Sara Nelson is the face of the militant modern labor movement
Last January, Sara Nelson, international president of the Association of Flight Attendants, became a national face of the modern labor movement when she effectively ended the five-week government shutdown by threatening a strike by her members, which would have effectively shut down air travel in the country, and more broadly calling for a general strike of all workers. (The union thought unpaid and overworked TSA officers and air traffic controllers were creating a safety risk; the federal government reopened just a few hours later). As a 20-year union veteran, Nelson was well aware of unions’ power, but she says that in the past five years, she’s seen that knowledge spread throughout the population.
“There’s an awareness by the younger generation that nobody took care of anything for them,” Nelson says. “They’re realizing this is not a ‘pick yourself up by your bootstraps’ kind of moment. We’re all experiencing these huge issues that will only be resolved if we take action together.”
Nelson says the resurgent movement is focused on healthcare, retirement, fair scheduling, and the idea that “one job should be enough [to make a living].” It’s also much more diverse than previous generations, Nelson notes, which is also leading to important work around eradicating workplace sexism, racism, and other forms of bias.
Nelson points out that much of the most radical activism is coming from woman-dominated industries, including flight attendants, teachers, and hotel workers—to the surprise of their opponents. “When we started talking about action we were willing to take [during the shutdown], the immediate reaction I got from the government, the industry, the media, was ‘Well, what are the pilots willing to do?’” Nelson says. “It finally got through people’s heads: Planes don’t take off without pilots, but they also don’t take off if flight attendants aren’t there to staff them. Suddenly people were calling flight attendants powerful.”
She adds: “I think corporations and governments are very surprised about who’s stepping up, taking action together, taking a leadership role in our democracy.”
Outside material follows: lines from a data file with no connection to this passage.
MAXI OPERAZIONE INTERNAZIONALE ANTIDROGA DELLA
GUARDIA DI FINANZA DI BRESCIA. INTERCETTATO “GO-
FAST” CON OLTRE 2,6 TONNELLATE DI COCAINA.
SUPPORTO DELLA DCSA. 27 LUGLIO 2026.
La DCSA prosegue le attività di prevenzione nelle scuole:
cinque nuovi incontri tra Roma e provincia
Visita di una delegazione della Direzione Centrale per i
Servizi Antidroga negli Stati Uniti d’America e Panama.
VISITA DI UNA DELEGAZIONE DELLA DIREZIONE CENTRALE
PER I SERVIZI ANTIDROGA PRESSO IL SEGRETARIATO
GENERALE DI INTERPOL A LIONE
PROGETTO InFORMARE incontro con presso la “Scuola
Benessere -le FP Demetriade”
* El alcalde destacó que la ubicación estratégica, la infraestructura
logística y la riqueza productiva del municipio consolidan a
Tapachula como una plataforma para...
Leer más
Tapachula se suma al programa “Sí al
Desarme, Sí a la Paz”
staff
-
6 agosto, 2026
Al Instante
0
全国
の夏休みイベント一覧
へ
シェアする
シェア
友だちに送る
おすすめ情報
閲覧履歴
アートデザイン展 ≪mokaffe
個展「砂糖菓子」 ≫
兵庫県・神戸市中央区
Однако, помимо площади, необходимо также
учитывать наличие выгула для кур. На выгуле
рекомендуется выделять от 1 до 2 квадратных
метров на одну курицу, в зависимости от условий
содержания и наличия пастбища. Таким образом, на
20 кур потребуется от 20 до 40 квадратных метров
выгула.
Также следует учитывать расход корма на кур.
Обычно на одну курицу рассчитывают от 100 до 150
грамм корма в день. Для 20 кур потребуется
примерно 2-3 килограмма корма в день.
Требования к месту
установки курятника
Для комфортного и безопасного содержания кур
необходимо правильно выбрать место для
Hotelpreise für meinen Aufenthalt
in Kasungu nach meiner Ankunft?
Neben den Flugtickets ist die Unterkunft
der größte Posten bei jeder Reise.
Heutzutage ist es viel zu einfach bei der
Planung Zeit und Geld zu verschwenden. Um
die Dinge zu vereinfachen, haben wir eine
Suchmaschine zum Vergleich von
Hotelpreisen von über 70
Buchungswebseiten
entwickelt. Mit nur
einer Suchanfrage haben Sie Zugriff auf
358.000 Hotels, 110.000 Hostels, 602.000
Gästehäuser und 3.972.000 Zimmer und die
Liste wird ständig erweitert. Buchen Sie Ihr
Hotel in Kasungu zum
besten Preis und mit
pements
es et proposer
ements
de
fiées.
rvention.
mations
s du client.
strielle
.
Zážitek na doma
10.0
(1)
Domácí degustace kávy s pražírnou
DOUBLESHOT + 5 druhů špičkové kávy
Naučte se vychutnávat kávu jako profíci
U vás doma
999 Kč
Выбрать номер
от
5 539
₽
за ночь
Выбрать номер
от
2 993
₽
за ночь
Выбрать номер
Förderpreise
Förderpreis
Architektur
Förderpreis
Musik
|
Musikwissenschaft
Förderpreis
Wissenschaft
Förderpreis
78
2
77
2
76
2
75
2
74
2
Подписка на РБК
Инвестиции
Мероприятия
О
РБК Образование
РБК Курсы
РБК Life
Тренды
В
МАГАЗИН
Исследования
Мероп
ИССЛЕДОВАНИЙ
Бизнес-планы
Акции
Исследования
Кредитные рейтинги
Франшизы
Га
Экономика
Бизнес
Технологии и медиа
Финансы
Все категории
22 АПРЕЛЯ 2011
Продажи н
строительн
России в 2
Nelson acknowledges that despite the labor movement’s new popularity among tech workers and media companies (Fast Company‘s editorial staff is represented by the Writers Guild of America-East), the 14 million union members that have been at this work for decades “aren’t chump change.”
While strikes have ebbed in recent years, Nelson expects today’s unions to succeed by using more “militant action,” instead of relying solely on union relationships to negotiate deals—like the teachers’ strikes that swept the country over the past few years. “We can get real results for people that way. They don’t have to wait for the next election,” she says. “The labor movement really is the check and balance in a capitalist system.”
The airline industry is 80% organized, and Nelson hopes to raise that to 100%. She says she’s already heard rumors that Wall Street financiers aren’t happy about her union’s gusto—one week after the shutdown ended, Nelson says, there were proposals for laws that would make decertifying airline unions easier, a proposal she calls “laughable.” Airline workers and CEOs alike, she says, know their time is better spent “getting these deals, keeping things calm, trying to run the business.”
“You can write a law that says it’s illegal to strike, but there comes a day when that law means nothing,” she says. “When thousands of people put their hands in their pockets at the same time, there is no moving them.”